On July 28, 2015, the Georgia Court of Appeals reversed itself on the issue of whether lay testimony as to speed, based only on the experience of impact, constituted admissible evidence to defeat summary judgment. Brown v. DeKalb County et al., A15A0265 and Little et al. v. DeKalb County et al., A15A0267, 1-7, 5 (Ga. App. June 17, 2015).
On May 3, 2011, Plaintiffs were driving on Custer Avenue, attempting to cross Moreland Avenue, when they crashed into the front of a DeKalb County fire truck entering the intersection on Moreland Avenue, en route to an emergency call, with lights and sirens activated, and the air horn sounding.
DeKalb County, represented by Levy & Pruett, filed a Motion for Summary Judgment on the grounds that there was no evidence that the firefighters breached any duty or that any alleged breach constituted the proximate cause of this collision. The trial court agreed and entered summary judgment for DeKalb County on April 1, 2014. Plaintiffs then appealed the trial court’s Order. Surprisingly, on June 17, 2015, the Court of Appeals reversed the trial court’s grant of summary judgment because “a genuine issue of material fact exists as to whether the fire truck proceeded past the red signal ‘only after slowing down as may be necessary for safe operation’ OCGA § 40-6-6 (2), and ‘with due regard for the safety of all persons.'” Brown v. DeKalb County et al., A15A0265 and Little et al. v. DeKalb County et al., A15A0267, 1-7, 5 (Ga. App. June 17, 2015)
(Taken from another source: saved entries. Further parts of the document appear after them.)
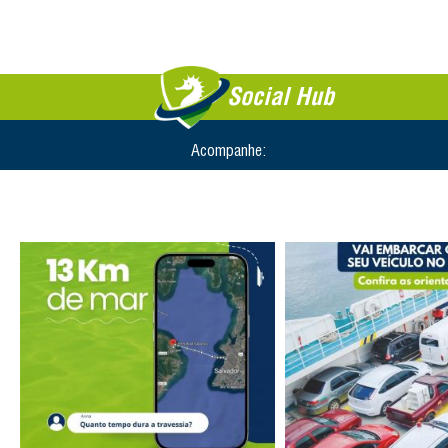
Social Hub
Acompanhe:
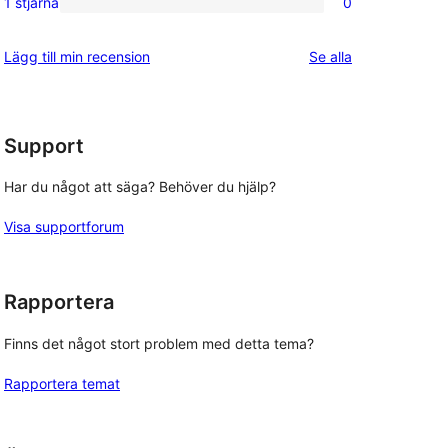
1 stjärna
0
0
stjärniga
1-
recensioner
recensioner
Lägg till min recension
Se alla
stjärniga
recensioner
Support
Har du något att säga? Behöver du hjälp?
Visa supportforum
Rapportera
Finns det något stort problem med detta tema?
Rapportera temat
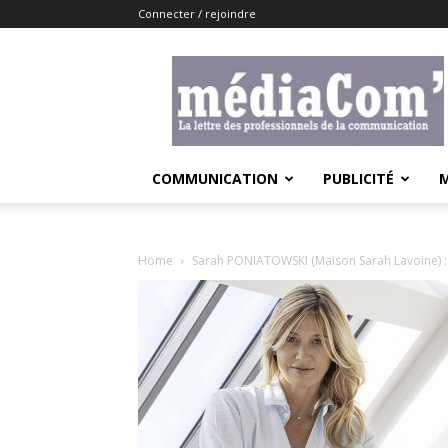
Connecter / rejoindre
Lemediacom
COMMUNICATION
PUBLICITÉ
Home
Sarah PONIATOWSKI (Maison Sarah Lavoine) : «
Specifically, the Court relied on the Plaintiff passenger’s “guesstimate” that the fire truck was traveling 60-70 mph at the time of impact, based only on how the impact felt, and reasoned that there was a question of fact as to whether the fire truck slowed down before entering the intersection.
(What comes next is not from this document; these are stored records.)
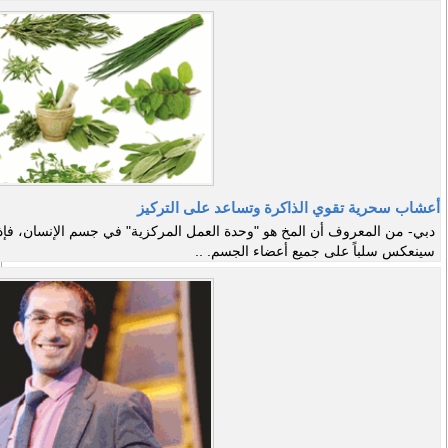
أعشاب سحرية تقوي الذاكرة وتساعد على التركيز
دبي- من المعروف أن المخ هو "وحدة العمل المركزية" في جسم الإنسان، فإذا
سينعكس سلباً على جميع أعضاء الجسم. ..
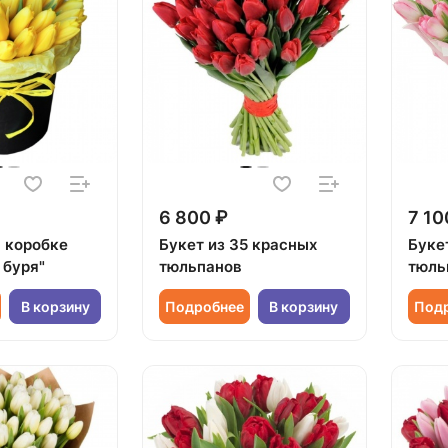
6 800 ₽
7 10
 коробке
Букет из 35 красных
Буке
 буря"
тюльпанов
тюль
В корзину
Подробнее
В корзину
Под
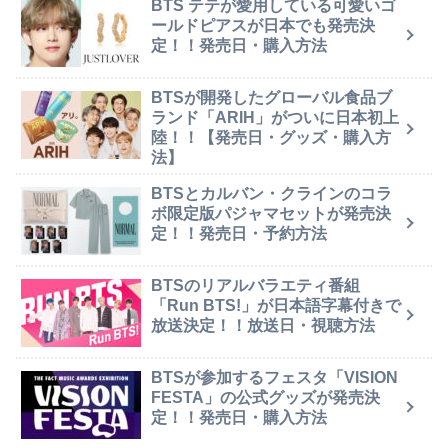
BTS テテが愛用している可愛いゴ
ールドピアスが日本でも発売決
定！！発売日・購入方法
BTSが開発したグローバル食品ブ
ランド「ARIH」がついに日本初上
陸！！【発売日・グッズ・購入方
法】
BTSとカルバン・クラインのコラ
ボ限定版パジャマセットが発売決
定！！発売日・予約方法
BTSのリアルバラエティ番組
「Run BTS!」が日本語字幕付きで
放送決定！！放送日・視聴方法
BTSが参加するフェスタ「VISION
FESTA」の公式グッズが発売決
定！！発売日・購入方法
On June 25, 2015, we filed a Motion for Reconsideration on behalf of the County, arguing that the Court of Appeals’ opinion that an individual can testify to the speed of a vehicle based only her subjective experience of the collision was without precedent. Moreover, we argued that the Court failed to address the case of Boatner v. Sims, 115 Ga. App. 284 (1967), which specifically found that evidence of speed with nothing more than the witness’s self-serving testimony based on experiencing the impact, was inadmissible.
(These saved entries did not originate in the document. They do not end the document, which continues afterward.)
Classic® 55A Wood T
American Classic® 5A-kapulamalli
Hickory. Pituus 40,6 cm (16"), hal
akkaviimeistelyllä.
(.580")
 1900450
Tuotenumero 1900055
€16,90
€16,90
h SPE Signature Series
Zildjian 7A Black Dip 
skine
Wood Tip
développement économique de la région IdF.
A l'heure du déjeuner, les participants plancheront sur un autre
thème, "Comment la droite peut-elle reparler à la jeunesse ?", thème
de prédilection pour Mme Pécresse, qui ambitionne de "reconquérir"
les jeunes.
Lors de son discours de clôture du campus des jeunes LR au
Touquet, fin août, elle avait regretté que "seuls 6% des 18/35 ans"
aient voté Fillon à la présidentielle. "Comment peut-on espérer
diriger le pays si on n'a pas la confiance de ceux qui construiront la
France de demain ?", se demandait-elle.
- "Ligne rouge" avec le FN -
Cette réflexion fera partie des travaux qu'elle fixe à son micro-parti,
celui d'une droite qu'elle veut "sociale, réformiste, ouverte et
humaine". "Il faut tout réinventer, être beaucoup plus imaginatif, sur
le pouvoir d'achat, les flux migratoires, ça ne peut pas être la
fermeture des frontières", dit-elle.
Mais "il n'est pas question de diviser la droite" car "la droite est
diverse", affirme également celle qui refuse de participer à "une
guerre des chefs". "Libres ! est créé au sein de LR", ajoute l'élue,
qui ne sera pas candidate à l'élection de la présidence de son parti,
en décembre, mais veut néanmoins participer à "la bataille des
A month later, on July 28, 2015, the Court of Appeals issued a second opinion granting in full DeKalb County’s Motion for Reconsideration, a rarity in appellate procedure. In a complete reversal, the Court found that Plaintiff’s “testimony that the car was traveling 60 to 70 mph could not be rationally based [only] on her perception of how the impact felt” because she was not an accident reconstructionist and had never before been hit by a car traveling at that speed. Brown v. DeKalb County, et al., A15A0265 and Little et al. v. DeKalb County et al.,A15A0267, 1-9, 7 (Ga. App. July 28, 2015). On reconsideration, the Court of Appeals relied on Boatner v. Sims, emphasizing the lack of a rational link between Plaintiff’s opinion based only on experiencing the impact and the speed of a vehicle she never saw.